0103 A transient fetch failure does NOT auto-clear — last-known state is
0104 preserved.
0105 - **One email per alarm per tick.** Every detection that would warrant
0106 a send this tick (new events, plus events whose renotification
0107 window has elapsed, plus events created while emails were off) is
0108 bundled into a single SES email. No more one-email-per-task.
0109 - **Renotification window.** Per-alarm `data.renotification_window_hours`.
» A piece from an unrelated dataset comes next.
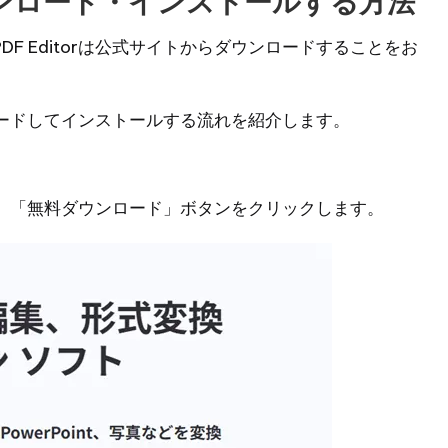
orをダウンロード・インストールする方法
DF Editorは公式サイトからダウンロードすることをお
ダウンロードしてインストールする流れを紹介します。
、「無料ダウンロード」ボタンをクリックします。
0110 Governs when a still-firing event is eligible to be re-included in
0111 the next bundle. 0 / missing = one email per event lifecycle (the
0112 event is bundled once when new, never renotified until it clears and
0113 re-fires).
0114
0115 ## Dashboard
0116
0117 Served by swf-remote Django at `/prod/alarms/`. Reads from the same
0118 Postgres `entry` table the engine writes. See
0119 `../src/remote_app/alarm_views.py`.